I used to take heroin at every opportunity, for over 10 years, now I just take methadone which supposedly "stabilizes" me though I feel more destabilized than ever before despite having been relatively well behaved since late November/early December 2010... and VERY ANGRY about this when I let it get to me so I try not to.

I was told by a mental health nurse that my heroin addiction was "self medication" for a mood disorder that has recently become severe enough to cause psychotic episodes. As well as methadone I take antipsychotics daily. Despite my problems I consider myself a very sane person. My priority is to attain stability. I go to Narcotics Anonymous because I "want what they have" ~ Serenity.

My old blog used to say "candid confessions of a heroin and crack cocaine addict" how come that one comes up when I google "heroin blog" and not this one. THIS IS MY BLOG. I don't flatter myself that every reader knows everything about me and follows closely every single word every day which is why I repeat myself. Most of that is for your benefit not mine.

This is my own private diary, my journal. It is aimed at impressing no-one. It is kept for my own benefit to show where I have been and hopefully to put off somebody somewhere from ever getting into the awful mess I did and still cannot crawl out of. Despite no drugs. I still drink, I'm currently working on reducing my alcohol intake to zero.

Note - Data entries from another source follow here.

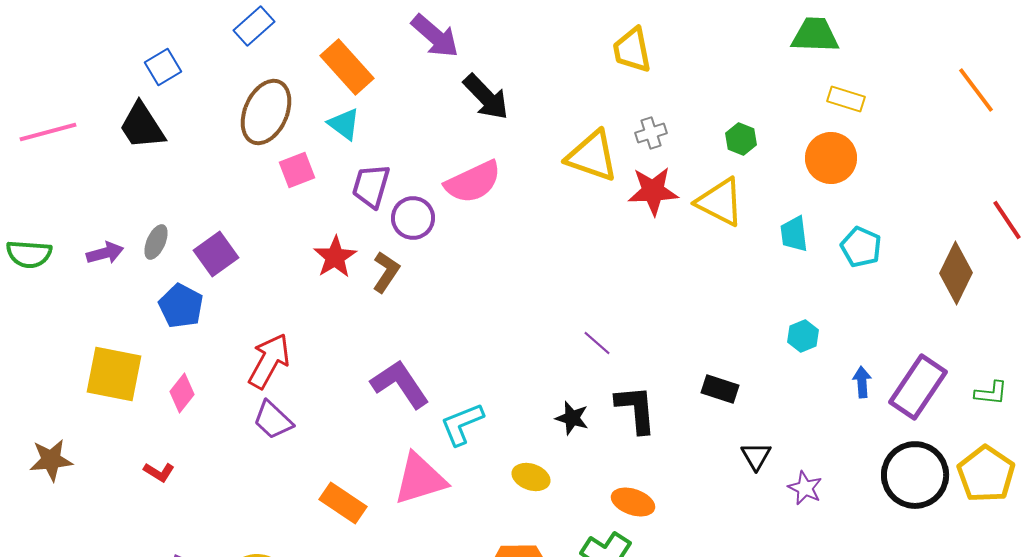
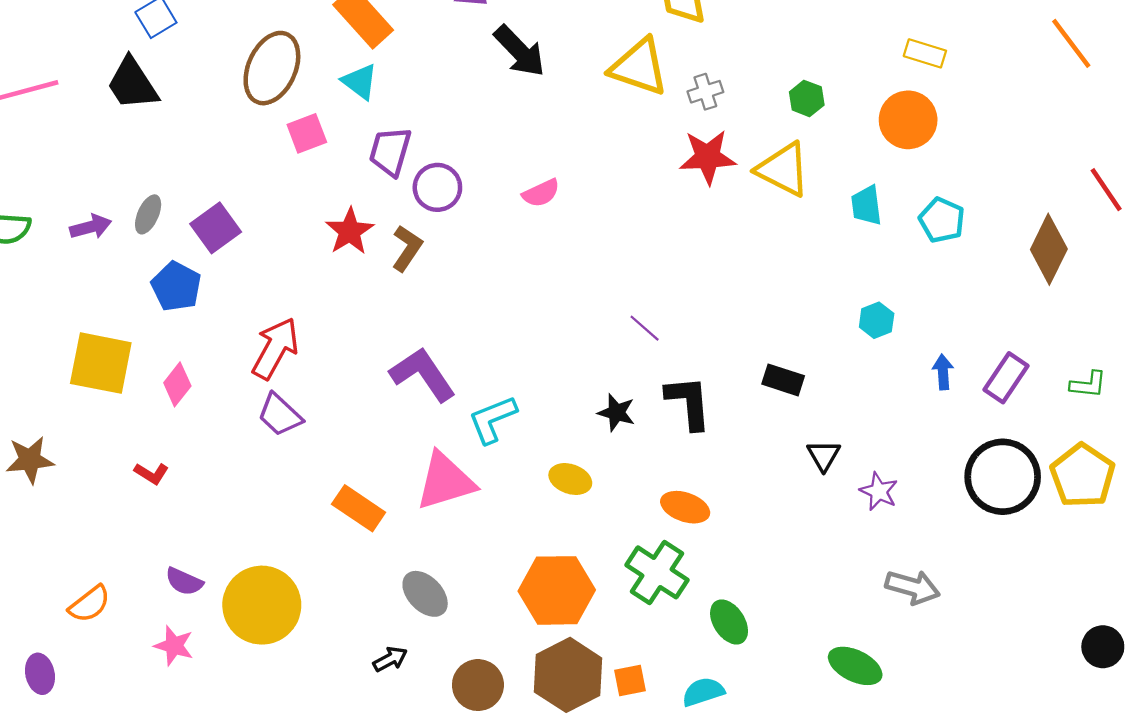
yellow triangle: (592, 156) -> (639, 67), moved
pink semicircle: (473, 182) -> (541, 193), moved, size x0.6
purple rectangle: (918, 387) -> (1006, 378), size x0.7

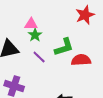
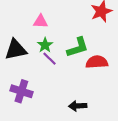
green star: (35, 35) -> (45, 45), moved

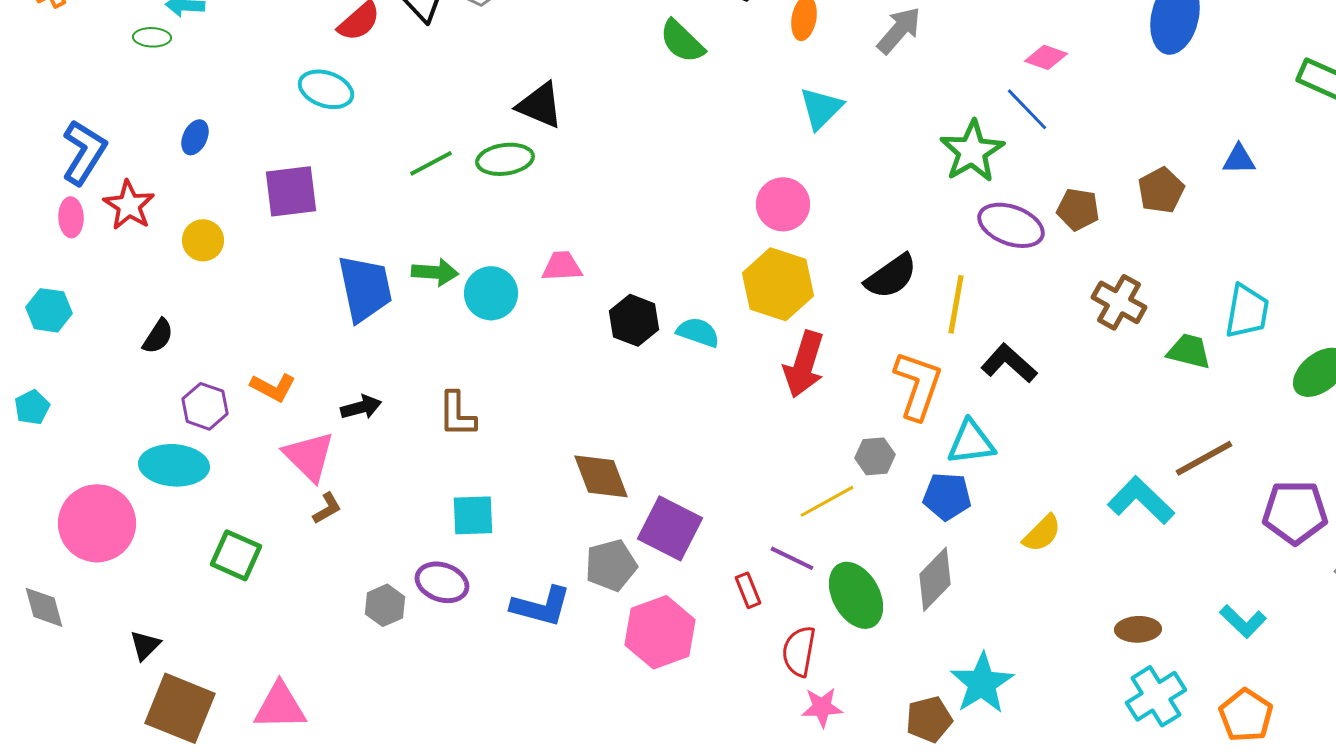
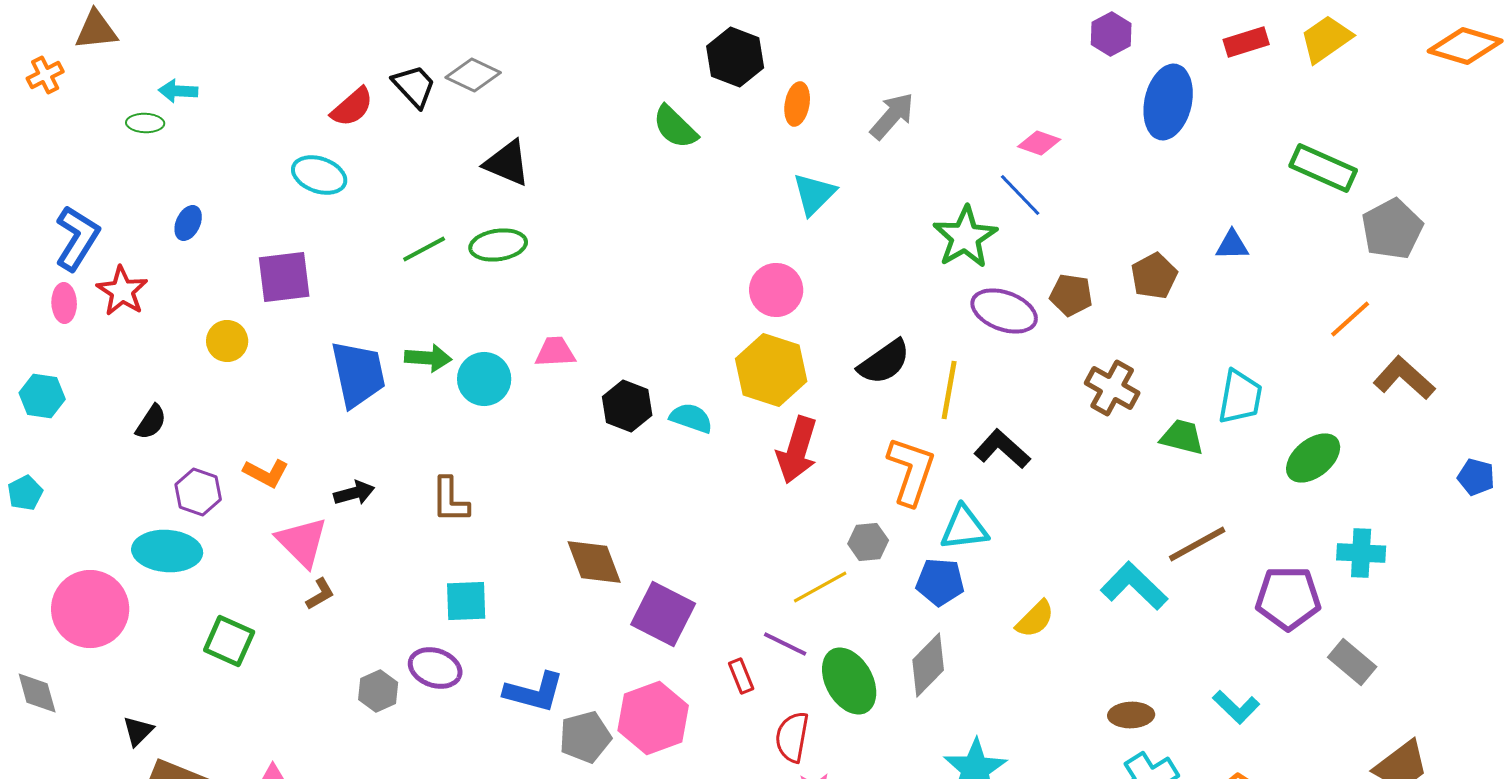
black triangle: (540, 105) -> (507, 163), moved
yellow circle: (203, 240) -> (227, 341), moved
gray pentagon: (611, 565) -> (585, 737), moved

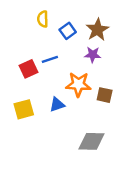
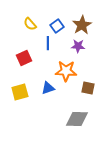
yellow semicircle: (43, 19) -> (30, 24), moved, turned -40
blue line: (50, 59) -> (48, 43), moved, turned -72
brown square: (105, 95) -> (88, 88), moved

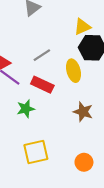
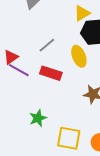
green star: (26, 109) -> (38, 118), moved
yellow square: (36, 152) -> (69, 138), moved, turned 30

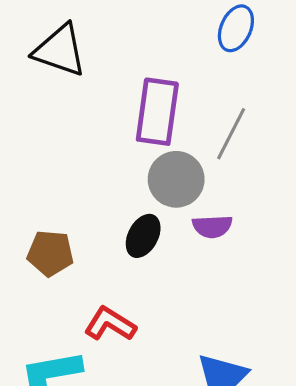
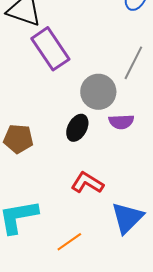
purple rectangle: (157, 112) -> (50, 49), moved, turned -42
red L-shape: (110, 324) -> (87, 183), moved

If you have something to say you are welcome to comment. Frankness I can handle. Timewasters should try their own suggestions on themselves before wasting time thinking of ME.

PS After years of waxing and waning "mental" symptoms that made me think I had depression and possibly mild bipolar I now have found out I'm schizoaffective. My mood has been constantly "cycling" since December 2010. Mostly towards mania (an excited non-druggy "high"). For me, schizoaffective means bipolar with (sometimes severe)
mania and flashes of depression (occasionally severe) with bits of schizophrenia chucked on top. You could see it as bipolar manic-depression with sparkly knobs on ... I'm on antipsychotic pills but currently no mood stabilizer. I quite enjoy being a bit manic it gives the feelings of confidence and excitement people say they use cocaine for. But this is natural and it's free, so I don't see my "illness" as a downer. It does, however, make life exceedingly hard to engage with...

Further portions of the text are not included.